Montagnards’ Resettlement May Be Soon

A senior Cambodian official said Tuesday the government would give the US or any other country that wanted to resettle 905 Montagnard asylum seekers under UN protection in Cambo­dia permission to do so.

“We don’t want to have any refu­gees coming here, but the problem exists and we want to see it solved as soon as possible,” said Om Yentieng, an adviser to Prime Minister Hun Sen, who met Tuesday with several ambassadors.

“If we cannot find any solution, and if there is a third country that wants to receive them—and re­ceive 100 percent of them—it is necessary for Cambodia to reply positively…. The Montagnards have a lot of support in the world, and if the US doesn’t want to take them, maybe some other country will,” he said.

US Ambassador Kent Wiede­mann told The Associated Press on Tuesday that Cambodia had given permission to resettle the Montagnards in the US.

Montagnards in a UN High Commissioner for Refugees camp in Mondolkiri province were being hastily prepared Tuesday for a move to Phnom Penh amid fears that Vietnamese authorities—who have entered the camp repeatedly—may try to force them back to Vietnam, Reuters reported, quo­ting sources in the province.

Following last week’s decision by the UNHCR to pull out of a Montagnard repatriation agreement negotiated with Vietnam and Cambodia, the focus has quickly shifted to asylum elsewhere for the Montagnards, who began fleeing Vietnam’s Central Highlands a year ago after government crackdowns against them.

The US took at least 38 asylum seekers last year, and has maintained that resettlement in the US remains an option for some, if not all, of the Montagnards under UNHCR care in camps in Mon­dolkiri and Ratanakkiri provinces.

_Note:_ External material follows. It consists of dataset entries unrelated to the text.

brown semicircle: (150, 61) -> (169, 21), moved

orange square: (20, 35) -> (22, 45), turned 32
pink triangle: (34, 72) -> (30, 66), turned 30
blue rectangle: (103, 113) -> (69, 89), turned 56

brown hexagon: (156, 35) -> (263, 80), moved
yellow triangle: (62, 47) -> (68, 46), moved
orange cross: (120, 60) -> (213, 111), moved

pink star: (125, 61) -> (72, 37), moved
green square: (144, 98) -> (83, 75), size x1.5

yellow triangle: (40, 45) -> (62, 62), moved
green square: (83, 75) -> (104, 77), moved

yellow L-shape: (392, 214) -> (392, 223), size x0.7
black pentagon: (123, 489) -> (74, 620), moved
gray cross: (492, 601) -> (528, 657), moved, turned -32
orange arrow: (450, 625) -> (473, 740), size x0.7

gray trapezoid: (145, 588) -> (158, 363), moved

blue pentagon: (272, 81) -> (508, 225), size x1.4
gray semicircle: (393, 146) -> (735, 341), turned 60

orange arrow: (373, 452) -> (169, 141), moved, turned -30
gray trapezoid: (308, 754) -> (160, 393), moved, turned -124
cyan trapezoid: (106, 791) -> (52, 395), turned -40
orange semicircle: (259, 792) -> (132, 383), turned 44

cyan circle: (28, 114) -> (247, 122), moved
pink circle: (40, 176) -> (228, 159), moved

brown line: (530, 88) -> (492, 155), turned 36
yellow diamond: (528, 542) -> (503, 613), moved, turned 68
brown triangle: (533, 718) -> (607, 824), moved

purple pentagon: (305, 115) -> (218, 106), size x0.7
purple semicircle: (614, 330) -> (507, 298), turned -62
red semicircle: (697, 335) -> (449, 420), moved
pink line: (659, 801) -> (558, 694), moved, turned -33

“The ball is in the UNHCR’s hands and they are waiting for a formal request from the Cambo­dians [to start the resettlement process],” Wiede­mann said Tues­day evening. “That step has not been taken, but indications are it will be taken very soon. I think things are generally in good shape.”

A refugee officer from the US State Department is currently in Mondolkiri, where more than 500 Montagnards are housed in a UNHCR camp.

Monday and Tuesday saw a flurry of high-level meetings between diplomats in Phnom Penh. A special envoy from Vietnam met Tuesday morning with Cambodian Foreign Minis­ter Hor Namhong, according to Chum Sounry, press officer for the Ministry of Foreign Affairs.

Meetings were held later Tuesday between the US, Cambo­dia and the UNHCR, although the UNHCR’s chief in Phnom Penh, Nikola Mihajlovic, said Tuesday afternoon that the agency had yet to be officially contacted about resettling any asylum seekers.

“We have not at all been contacted—we have only unofficial information,” he said.

Despite the UNHCR’s abandonment of the repatriation agreement, Vietnam continues to say it is abiding by the tripartite effort to return the Montagnards.

Vietnamese-organized visits to the Mondolkiri camp by asylum seekers’ relatives continued this week, and Vietnamese Ambas­sador Nguyen Duy Hung said Tuesday, “We are still discussing very seriously implementing the agreement.”

Critics fear the UNHCR’s decision to pull out will be used by Vietnam to seize some, if not all, of the asylum seekers, who they have called “illegal escapees” and whose return they have demanded for the last year.

Vietnam has yet to be informed of an offer by Washington to resettle the Montagnards, Viet­nam’s foreign ministry said Tuesday in Hanoi.

“We have no information about American intentions,” said ministry spokeswoman Phan Thuy Thanh.

About 130 Montagnards have returned voluntarily since repatriations were suspended in Feb­ruary. Almost 100 others have been forcibly deported to Viet­nam, where human rights workers claim they face abuse and im­prisonment. Rights workers estimate that at least 540 Mon­tagnards were returned during the last year before they were able to reach the UNHCR camps in Cam­bodia.

Many Phnom Penh-based diplomats now say it is Cambo­dia’s responsibility to ensure the safety of the Montagnards in the camps.